Controvérsia. Em Portugal, o fim da publicidade na RTP é uma ideia que não gera consenso, com os canais privados a apoiarem a medida proposta pelo PSD de Luís Filipe Menezes, nessa altura criticado pelos restantes partidos. Em França, apesar das divergências, a reestruturação deverá mesmo avançar

Presidente quer ver publicidade fora da TV pública em 2009

O Presidente francês quer suprimir a publicidade dos cinco canais de serviço público já a partir do próximo ano. Mas as soluções para compensar a perda de mais de 800 milhões de euros de receitas anuais reabrem o debate sobre a autonomia do sector, e só parecem agradar aos canais privados.

O programa de medidas está longe de ser um êxito de audiências. Sob as críticas da oposição, sindicatos, jornalistas e empresários, Nicolas Sarkozy definiu na semana passada as suas prioridades para a reestruturação do audiovisual público francês, depois de ter recebido o relatório de uma comissão encarregada de reflectir sobre o futuro do financiamento, conteúdos e organização do sector.

As propostas do presidente vão muito para lá das recomendações, no que se refere à contribuição dos operadores de telemóveis e Internet, e das televisões privadas, para o orçamento do grupo France Télévisions. Uma taxa de 0,9% vai ser cobrada sobre as comunicações de telemóveis e Internet e os canais privados vão ceder 0,3% das suas receitas publicitárias anuais.

O presidente evitou, no entanto, aumentar a taxa de televisão, que irá manter-se nos 116 euros, mas passará a estar indexada à inflação. Um modelo destinado a compensar os mais de 800 milhões de perdas, resultantes da supressão da publicidade dos canais públicos, na fatia horária entre as 20.00 e as 06.00, a partir de Janeiro, e na integralidade, a partir de 2011.

Operadores de Internet e telemóveis consideram o projecto prejudicial para o sector, e os franceses temem ver aumentadas as facturas das chamadas e assinaturas dos serviços, se a ideia for aprovada pelo Parlamento.

Mas o ponto mais criticado das propostas relaciona-se com o processo de nomeação do presidente do grupo de serviço público, até hoje dependente do Conselho Superior do Audiovisual, que Sarkozy quer atribuir doravante ao Governo. As críticas ao regresso do monopólio do Estado sobre o sector, extinto em 1980 com a criação dos primeiros canais privados, alimentam o debate sobre a garantia de independência do audiovisual público, sem a receita publicitária.
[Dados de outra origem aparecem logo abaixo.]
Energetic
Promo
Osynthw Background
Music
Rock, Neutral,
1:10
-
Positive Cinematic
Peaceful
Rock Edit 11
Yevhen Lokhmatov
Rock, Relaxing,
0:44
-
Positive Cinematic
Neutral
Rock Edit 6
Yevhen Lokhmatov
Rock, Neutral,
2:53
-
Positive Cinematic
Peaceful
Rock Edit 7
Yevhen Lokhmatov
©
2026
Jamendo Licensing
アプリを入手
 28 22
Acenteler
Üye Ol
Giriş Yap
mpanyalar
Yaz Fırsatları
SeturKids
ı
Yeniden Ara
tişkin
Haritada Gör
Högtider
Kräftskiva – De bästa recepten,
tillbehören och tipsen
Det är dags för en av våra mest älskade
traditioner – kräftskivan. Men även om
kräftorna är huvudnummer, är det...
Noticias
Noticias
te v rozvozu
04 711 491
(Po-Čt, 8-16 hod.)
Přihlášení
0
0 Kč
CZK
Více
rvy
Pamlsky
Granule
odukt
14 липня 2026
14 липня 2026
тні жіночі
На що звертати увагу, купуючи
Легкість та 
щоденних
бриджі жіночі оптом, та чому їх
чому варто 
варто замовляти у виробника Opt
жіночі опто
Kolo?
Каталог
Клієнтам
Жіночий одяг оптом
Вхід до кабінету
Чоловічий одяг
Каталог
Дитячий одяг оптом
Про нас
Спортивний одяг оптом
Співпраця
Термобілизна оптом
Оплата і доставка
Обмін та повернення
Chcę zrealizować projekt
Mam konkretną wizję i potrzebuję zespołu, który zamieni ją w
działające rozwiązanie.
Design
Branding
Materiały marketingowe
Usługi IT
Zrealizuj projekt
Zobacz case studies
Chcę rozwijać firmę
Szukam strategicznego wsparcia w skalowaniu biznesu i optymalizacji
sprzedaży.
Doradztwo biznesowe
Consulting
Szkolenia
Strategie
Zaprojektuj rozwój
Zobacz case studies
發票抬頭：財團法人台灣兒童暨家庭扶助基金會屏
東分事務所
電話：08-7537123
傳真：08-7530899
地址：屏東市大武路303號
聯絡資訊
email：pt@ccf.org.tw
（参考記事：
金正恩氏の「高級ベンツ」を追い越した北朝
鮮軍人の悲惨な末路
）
Os principais beneficiários da situação parecem ser os três maiores canais privados, em especial o TF1, em queda nas audiências e que, a partir de 2011, poderá embolsar anualmente 600 milhões de euros suplementares. Desde a eleição de Sarkozy, o canal tem como subdirector Laurent Solly, antigo responsável de campanha do presidente.

Pagar para ver

Ao anunciar a supressão total da publicidade na TV pública, a França prepara-se para seguir o exemplo da britânica BBC, cujo orçamento, ao contrário da proposta de Sarkozy, é alimentado a 100% pelos contribuintes, que pagam anualmente uma taxa de 181,40 euros.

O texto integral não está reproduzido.